Thursday, June 23, 2011

Education

As a professional teacher, and a prospective student (and I promise this will be the last speculative entry for a week or two) I spend an inordinate amount of time thinking about the function, benefit, and execution of education.

"What is the benefit for everyone?" For instance, is a rough question when in front of 30 children, half of whom would rather (and whose families would rather) be at home feeding something, weeding something, harvesting something, driving something. These students will most likely only come to 50% of classes anyway, and society dictates sympathy for them by giving them passing grades in everything regardless of attendance, work completed and behavior. I understand that there are similar, if not so blatant, concessions made in American schools. Idea being: Just get them out.

These are the kids I tend to spend my spare time on. Yes, the aces are joys to teach. Yes, it's amazing how that girl can memorize 40 lines of poetry. Yes, their behavior makes my life easier. (Though not, really, thanks to Moldovan Tattle Tale Traditions. The good kids turn into at least as big of noise makers as the bad kids thanks to the Stalin-esque finger pointing that happens every five minutes)

The kids that set off your Do Good senses and make you warm and gooey like granmama's cookies though, are the ones who cannot even read in their own language let alone the third foreign one you're teaching them. So, while my partner drills some new grammar or vocab I sit in the backs and sides of classes and teach basic reading skills. I often feel so good about doing so that the 20 minutes I spend haranguing the trouble maker a**holes seem almost worth it.
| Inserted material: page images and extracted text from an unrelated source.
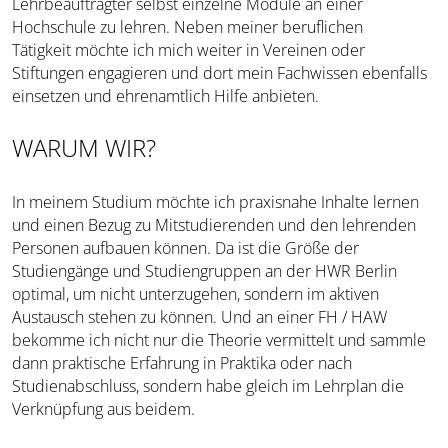
Lehrbeauftragter selbst einzelne Module an einer
Hochschule zu lehren. Neben meiner beruflichen
Tätigkeit möchte ich mich weiter in Vereinen oder
Stiftungen engagieren und dort mein Fachwissen ebenfalls
einsetzen und ehrenamtlich Hilfe anbieten.
WARUM WIR?
In meinem Studium möchte ich praxisnahe Inhalte lernen
und einen Bezug zu Mitstudierenden und den lehrenden
Personen aufbauen können. Da ist die Größe der
Studiengänge und Studiengruppen an der HWR Berlin
optimal, um nicht unterzugehen, sondern im aktiven
Austausch stehen zu können. Und an einer FH / HAW
bekomme ich nicht nur die Theorie vermittelt und sammle
dann praktische Erfahrung in Praktika oder nach
Studienabschluss, sondern habe gleich im Lehrplan die
Verknüpfung aus beidem.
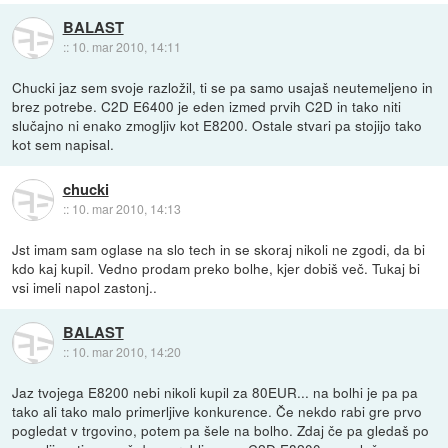
BALAST
::
10. mar 2010, 14:11
Chucki jaz sem svoje razložil, ti se pa samo usajaš neutemeljeno in
brez potrebe. C2D E6400 je eden izmed prvih C2D in tako niti
slučajno ni enako zmogljiv kot E8200. Ostale stvari pa stojijo tako
kot sem napisal.
chucki
::
10. mar 2010, 14:13
Jst imam sam oglase na slo tech in se skoraj nikoli ne zgodi, da bi
kdo kaj kupil. Vedno prodam preko bolhe, kjer dobiš več. Tukaj bi
vsi imeli napol zastonj..
BALAST
::
10. mar 2010, 14:20
Jaz tvojega E8200 nebi nikoli kupil za 80EUR... na bolhi je pa pa
tako ali tako malo primerljive konkurence. Če nekdo rabi gre prvo
pogledat v trgovino, potem pa šele na bolho. Zdaj če pa gledaš po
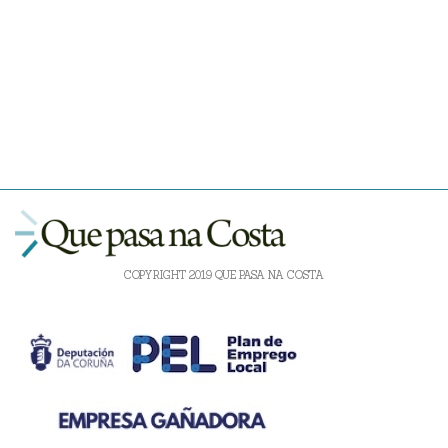
COPYRIGHT 2019 QUE PASA NA COSTA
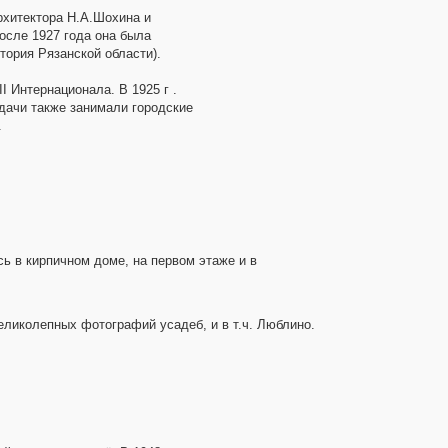
рхитектора Н.А.Шохина и
осле 1927 года она была
тория Рязанской области).
 Интернационала. В 1925 г .
дачи также занимали городские
.
сь в кирпичном доме, на первом этаже и в
великолепных фотографий усадеб, и в т.ч. Люблино.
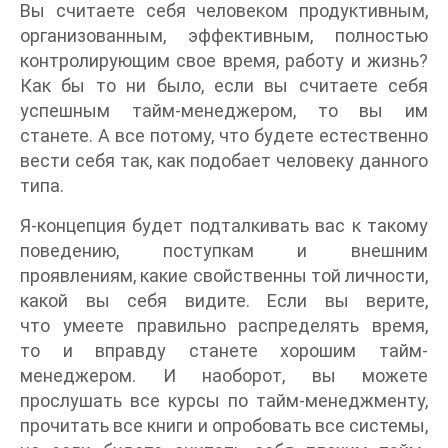
Вы считаете себя человеком продуктивным,
организованным, эффективным, полностью
контролирующим свое время, работу и жизнь?
Как бы то ни было, если вы считаете себя
успешным тайм-менеджером, то вы им
станете. А все потому, что будете естественно
вести себя так, как подобает человеку данного
типа.
Я-концепция будет подталкивать вас к такому
поведению, поступкам и внешним
проявлениям, какие свойственны той личности,
какой вы себя видите. Если вы верите,
что умеете правильно распределять время,
то и вправду станете хорошим тайм-
менеджером. И наоборот, вы можете
прослушать все курсы по тайм-менеджменту,
прочитать все книги и опробовать все системы,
The added benefit of this, as exhibited by two or three boys in every class I teach, is that they are quieter thereafter. Not just while giving the one-on-one time, but for all the classes after. Especially when they eventually come to my after school art specials, and they learn how to sit still long enough to fold, yes, fold ON THEIR OWN a Japanese paper crane. To many, the anal retentive practice of origami is a distractive 30 seconds of bliss in a cubicled world. For people who have never heard "fine motor skills" let alone possess them... That's pretty spectacular.

You get the idea.

They behave better after giving them a little attention. Who knew. Unfortunately, this only works on kids in the 6th grade and lower. 6th grade and up... No amount of lovin is going to help.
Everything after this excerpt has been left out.